◆ **GIVEN DATA**:
━━━

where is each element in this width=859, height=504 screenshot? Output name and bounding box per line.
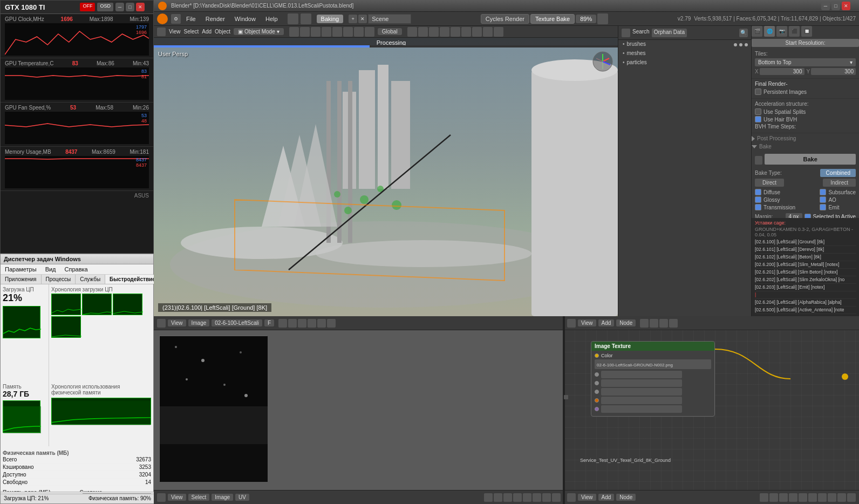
uv-footer-icon-8[interactable] <box>552 493 561 502</box>
task-tab-processes[interactable]: Процессы <box>42 275 76 284</box>
bake-type-dropdown[interactable]: Combined <box>820 169 856 177</box>
node-footer-icon-7[interactable] <box>818 493 827 502</box>
vp-icon-r7[interactable] <box>472 27 482 37</box>
material-icon-btn[interactable]: ⬛ <box>789 26 800 37</box>
outliner-particles-label[interactable]: particles <box>627 59 647 65</box>
node-footer-icon-3[interactable] <box>779 493 788 502</box>
vp-icon-r8[interactable] <box>483 27 493 37</box>
menu-help[interactable]: Help <box>261 14 282 24</box>
node-view-btn[interactable]: View <box>578 319 596 326</box>
uv-file-label[interactable]: F <box>264 319 274 326</box>
task-menu-params[interactable]: Параметры <box>3 265 39 273</box>
spatial-splits-checkbox[interactable] <box>755 108 761 115</box>
menu-file[interactable]: File <box>182 14 200 24</box>
bake-section-label[interactable]: Bake <box>759 144 772 149</box>
outliner-meshes-label[interactable]: meshes <box>627 50 646 56</box>
blender-close-btn[interactable]: ✕ <box>842 2 850 10</box>
blender-minimize-btn[interactable]: ─ <box>821 2 830 10</box>
uv-icon-3[interactable] <box>298 319 306 328</box>
y-value[interactable]: 300 <box>811 68 856 75</box>
outliner-brushes-label[interactable]: brushes <box>627 41 646 47</box>
menu-render[interactable]: Render <box>201 14 229 24</box>
node-footer-icon-9[interactable] <box>837 493 846 502</box>
blender-maximize-btn[interactable]: □ <box>831 2 840 10</box>
outliner-orphan-btn[interactable]: Orphan Data <box>652 29 687 37</box>
baking-btn[interactable]: Baking <box>317 15 344 23</box>
node-footer-icon[interactable] <box>567 493 576 502</box>
node-footer-icon-4[interactable] <box>789 493 797 502</box>
gpu-close-btn[interactable]: ✕ <box>136 3 145 11</box>
node-footer-icon-5[interactable] <box>799 493 807 502</box>
node-icon-1[interactable] <box>640 319 649 328</box>
ao-checkbox[interactable] <box>820 196 826 203</box>
gpu-off-btn[interactable]: OFF <box>80 3 95 11</box>
vis-dot[interactable] <box>734 43 737 46</box>
vis-dot[interactable] <box>745 43 748 46</box>
start-resolution-btn[interactable]: Start Resolution: <box>752 39 859 47</box>
transmission-checkbox[interactable] <box>755 204 761 210</box>
render-mode-selector[interactable]: Texture Bake <box>530 14 575 24</box>
task-menu-view[interactable]: Вид <box>43 265 58 273</box>
toolbar-icon-1[interactable] <box>288 13 298 24</box>
vp-icon-1[interactable] <box>289 27 299 37</box>
vp-icon-7[interactable] <box>354 27 364 37</box>
bake-btn[interactable]: Bake <box>765 154 856 165</box>
subsurface-checkbox[interactable] <box>820 189 826 195</box>
node-footer-view[interactable]: View <box>578 494 596 501</box>
node-signal-field[interactable] <box>601 397 682 404</box>
vp-icon-r9[interactable] <box>494 27 503 37</box>
node-footer-icon-10[interactable] <box>847 493 856 502</box>
node-canvas[interactable]: Image Texture Color 02-6-100-LeftScali-G… <box>564 330 859 490</box>
menu-window[interactable]: Window <box>230 14 260 24</box>
node-color-field-2[interactable] <box>601 379 682 387</box>
vp-icon-r4[interactable] <box>440 27 449 37</box>
select-menu-btn[interactable]: Select <box>184 29 199 35</box>
outliner-view-btn[interactable]: Search <box>632 29 650 37</box>
uv-icon-2[interactable] <box>288 319 297 328</box>
gpu-minimize-btn[interactable]: ─ <box>115 3 124 11</box>
vp-icon-r6[interactable] <box>461 27 471 37</box>
node-footer-icon-6[interactable] <box>808 493 817 502</box>
uv-canvas[interactable] <box>154 330 563 490</box>
viewport-3d-scene[interactable]: Processing User Persp (231)|02.6.100| [L… <box>154 38 618 316</box>
diffuse-checkbox[interactable] <box>755 189 761 195</box>
node-color-field-1[interactable] <box>601 371 682 378</box>
vis-dot[interactable] <box>739 43 742 46</box>
hair-bvh-checkbox[interactable] <box>755 116 761 122</box>
vp-icon-5[interactable] <box>332 27 342 37</box>
uv-footer-icon-5[interactable] <box>523 493 531 502</box>
render-close-btn[interactable] <box>597 13 608 24</box>
editor-divider[interactable] <box>563 316 565 504</box>
vp-icon-r2[interactable] <box>418 27 428 37</box>
node-add-btn[interactable]: Add <box>598 319 615 326</box>
vp-icon-3[interactable] <box>311 27 321 37</box>
x-value[interactable]: 300 <box>760 68 805 75</box>
uv-file-btn[interactable]: 02-6-100-LeftScali <box>212 319 262 326</box>
global-dropdown[interactable]: Global <box>378 28 402 35</box>
uv-image-btn[interactable]: Image <box>188 319 210 326</box>
uv-icon-6[interactable] <box>327 319 336 328</box>
node-icon-2[interactable] <box>650 319 658 328</box>
uv-footer-icon-7[interactable] <box>542 493 551 502</box>
object-menu-btn[interactable]: Object <box>215 29 230 35</box>
outliner-search-icon[interactable]: 🔍 <box>739 29 748 37</box>
uv-footer-image[interactable]: Image <box>212 494 233 501</box>
uv-footer-select[interactable]: Select <box>188 494 210 501</box>
uv-view-btn[interactable]: View <box>168 319 186 326</box>
node-footer-icon-1[interactable] <box>760 493 768 502</box>
gear-icon[interactable]: ⚙ <box>171 14 181 24</box>
engine-selector[interactable]: Cycles Render <box>481 14 529 24</box>
vp-icon-r5[interactable] <box>451 27 460 37</box>
uv-footer-view[interactable]: View <box>168 494 186 501</box>
scene-icon-btn[interactable]: 🌐 <box>764 26 775 37</box>
node-footer-add[interactable]: Add <box>598 494 615 501</box>
vp-icon-r3[interactable] <box>429 27 439 37</box>
object-mode-dropdown[interactable]: ▣ Object Mode ▾ <box>234 28 284 35</box>
task-tab-apps[interactable]: Приложения <box>1 275 42 284</box>
node-node-btn[interactable]: Node <box>616 319 636 326</box>
render-icon-btn[interactable]: 🎬 <box>752 26 762 37</box>
view-menu-btn[interactable]: View <box>169 29 181 35</box>
node-footer-icon-8[interactable] <box>828 493 836 502</box>
task-tab-performance[interactable]: Быстродействие <box>105 275 160 284</box>
node-footer-node[interactable]: Node <box>616 494 636 501</box>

━━━

Reply with the number of lines above in which the word "outliner" appears, and with nothing else.

6